Diurnal cycle of stratocumuli mesoscale convective cells in the South-East Pacific
Abstract. Stratocumulus (StCu)-topped boundary layers exhibit complex mesoscale cellular convection that remains a primary source of uncertainty in climate radiative forcing and a persistent challenge for climate models. While daytime snapshots have established a characteristic aspect ratio (AR)—the ratio of cell size λ to boundary-layer depth—of 30–40, its evolution over the full diurnal cycle remains poorly constrained.
Here we use high-resolution infrared observations from GOES-East (2020–2025) over the South-East Pacific during August–September to provide a continuous day-to-night characterization of StCu spatial metrics. Using a brightness temperature difference framework (ΔTb = Tb12.3 µm – Tb10.3 µm), we reveal a robust universal four-phase diurnal cycle: morning growth, early-afternoon plateau, rapid late-afternoon downscaling, and a stable nocturnal regime.
We demonstrate a striking decoupling between metrics: while λ varies significantly across years, the AR curves collapse into a nearly identical diurnal signal across the 2020–2025 period, effectively filtering out interannual variability. However, this invariance is modulated by cloud-fraction regimes, which control the amplitude of the cycle and the timing of its growth and decay phases for AR.

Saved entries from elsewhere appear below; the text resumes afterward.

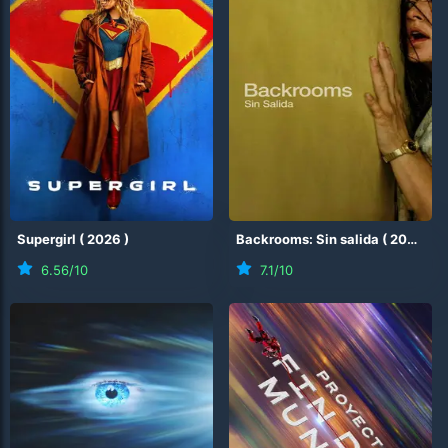
Supergirl
(
2026
)
Backrooms: Sin salida
(
2026
)
6.56
/10
7.1
/10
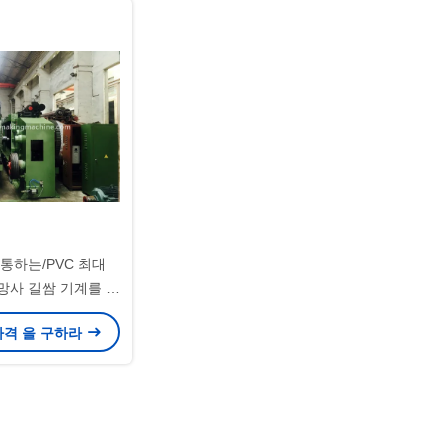
통하는/PVC 최대
철망사 길쌈 기계를 입
. 그물세공 폭
가격 을 구하라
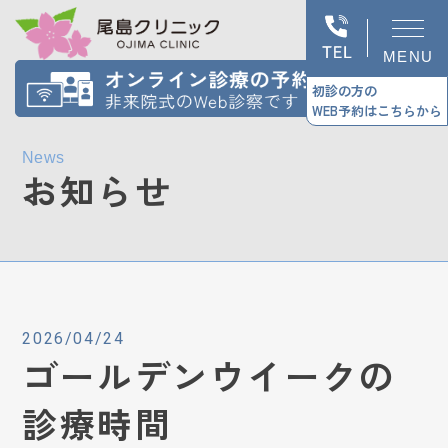
MENU
初診の方の
WEB予約はこちらから
News
お知らせ
2026/04/24
ゴールデンウイークの
診療時間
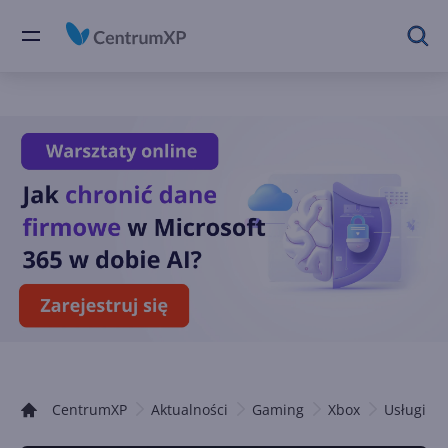
CentrumXP
Aktualności
Gaming
Xbox
Usługi Xb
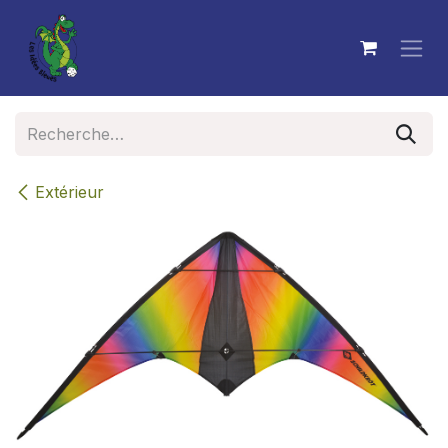
Se rendre au contenu
Extérieur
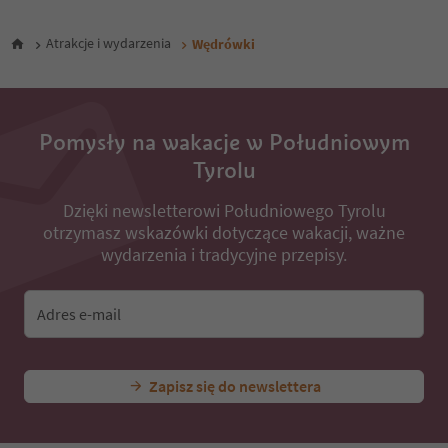
27
28
Atrakcje i wydarzenia
Wędrówki
29
30
31
32
33
Pomysły na wakacje w Południowym
34
Tyrolu
35
36
37
Dzięki newsletterowi Południowego Tyrolu
38
otrzymasz wskazówki dotyczące wakacji, ważne
39
wydarzenia i tradycyjne przepisy.
40
41
42
Adres e-mail
43
44
45
Zapisz się do newslettera
46
47
48
49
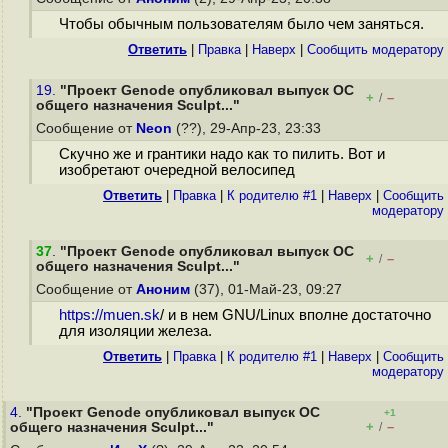
Чтобы обычным пользователям было чем заняться.
Ответить
|
Правка
|
Наверх
|
Cообщить модератору
19.
"Проект Genode опубликовал выпуск ОС
+
–
/
общего назначения Sculpt..."
Сообщение от
Neon
(??), 29-Апр-23, 23:33
Скучно же и грантики надо как то пилить. Вот и
изобретают очередной велосипед
Ответить
|
Правка
|
К родителю #1
|
Наверх
|
Cообщить
модератору
37
.
"Проект Genode опубликовал выпуск ОС
+
–
/
общего назначения Sculpt..."
Сообщение от
Аноним
(37), 01-Май-23, 09:27
https://muen.sk
/ и в нем GNU/Linux вполне достаточно
для изоляции железа.
Ответить
|
Правка
|
К родителю #1
|
Наверх
|
Cообщить
модератору
4.
"Проект Genode опубликовал выпуск ОС
+1
+
–
общего назначения Sculpt..."
/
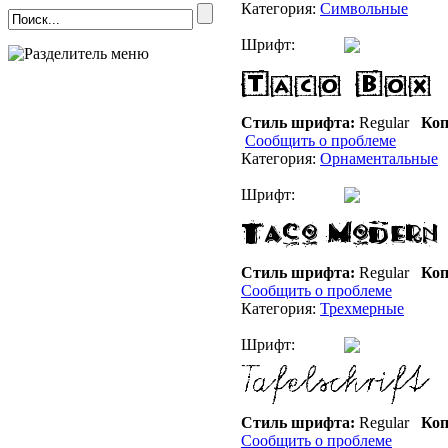
Категория:
Символьные
Шрифт:
Стиль шрифта:
Regular
Коп
Сообщить о проблеме
Категория:
Орнаментальные
Шрифт:
Стиль шрифта:
Regular
Коп
Сообщить о проблеме
Категория:
Трехмерные
Шрифт:
Стиль шрифта:
Regular
Коп
Сообщить о проблеме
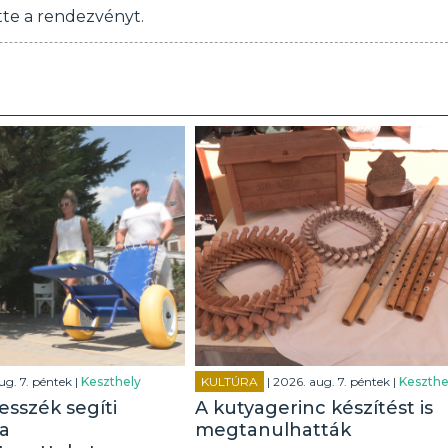
tte a rendezvényt.
ug. 7. péntek |
Keszthely
KULTÚRA
| 2026. aug. 7. péntek |
Keszthe
esszék segíti
A kutyagerinc készítést is
a
megtanulhatták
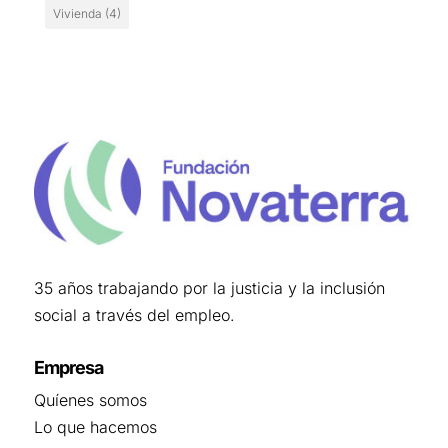
Vivienda
(4)
35 años trabajando por la justicia y la inclusión
social a través del empleo.
Empresa
Quíenes somos
Lo que hacemos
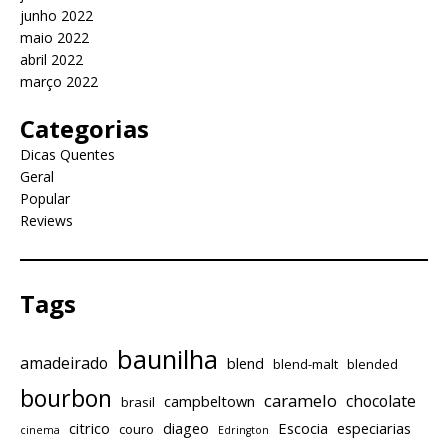
junho 2022
maio 2022
abril 2022
março 2022
Categorias
Dicas Quentes
Geral
Popular
Reviews
Tags
baunilha
amadeirado
blend
blend-malt
blended
bourbon
caramelo
chocolate
campbeltown
brasil
citrico
diageo
Escocia
especiarias
couro
cinema
Edrington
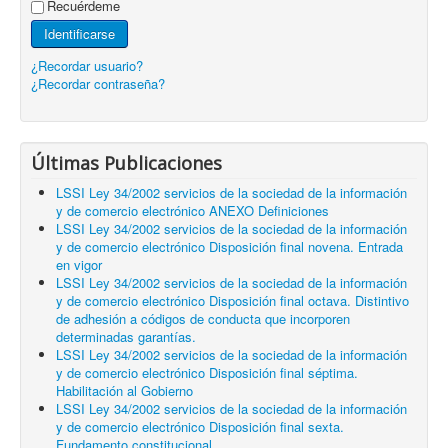
Recuérdeme
Identificarse
¿Recordar usuario?
¿Recordar contraseña?
Últimas Publicaciones
LSSI Ley 34/2002 servicios de la sociedad de la información
y de comercio electrónico ANEXO Definiciones
LSSI Ley 34/2002 servicios de la sociedad de la información
y de comercio electrónico Disposición final novena. Entrada
en vigor
LSSI Ley 34/2002 servicios de la sociedad de la información
y de comercio electrónico Disposición final octava. Distintivo
de adhesión a códigos de conducta que incorporen
determinadas garantías.
LSSI Ley 34/2002 servicios de la sociedad de la información
y de comercio electrónico Disposición final séptima.
Habilitación al Gobierno
LSSI Ley 34/2002 servicios de la sociedad de la información
y de comercio electrónico Disposición final sexta.
Fundamento constitucional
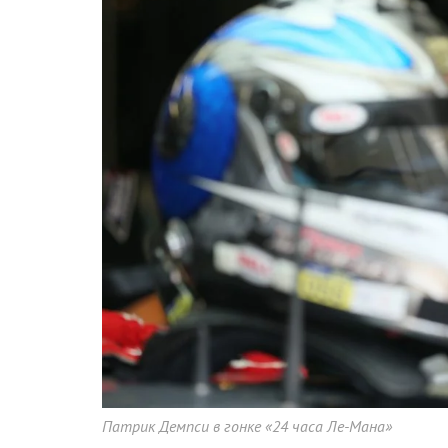
Патрик Демпси в гонке «24 часа Ле-Мана»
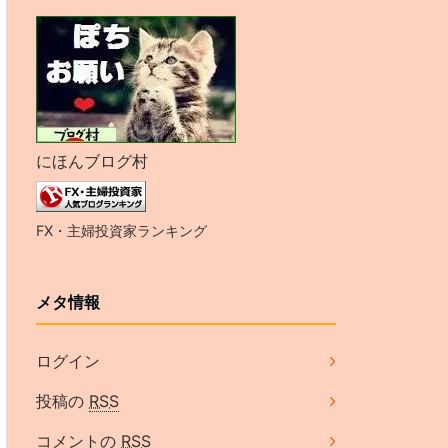
にほんブログ村
FX・主婦投資家ランキング
メタ情報
ログイン
投稿の
RSS
コメントの
RSS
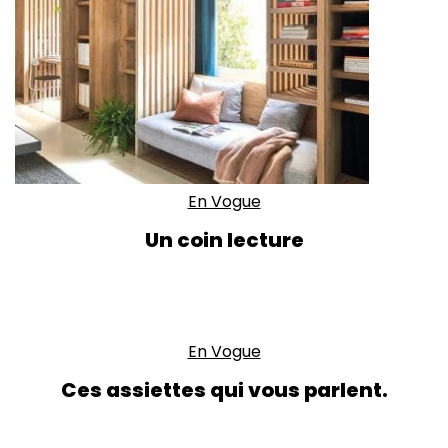
En Vogue
Un coin lecture
En Vogue
Ces assiettes qui vous parlent.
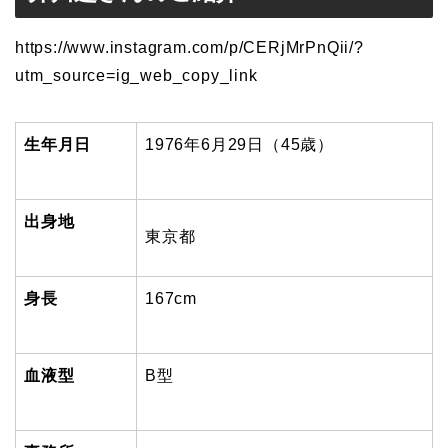
https://www.instagram.com/p/CERjMrPnQii/?
utm_source=ig_web_copy_link
生年月日
1976
年6月29日（45歳）
出身地
東京都
身長
167cm
血液型
B型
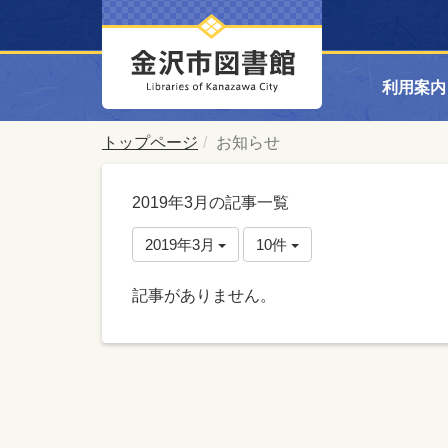
利用案内
トップページ
お知らせ
2019年3月の記事一覧
2019年3月
10件
記事がありません。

This allows us to establish a nocturnal AR of 25 ± 2, with a transient daytime maximum of 31 ± 1.5. These results suggest a fundamental compensation between horizontal and vertical scales, with AR acting as a dynamical attractor of stratocumulus organization. Its persistence raises a key question: why does mesoscale organization maintain this characteristic scale ratio throughout the diurnal cycle?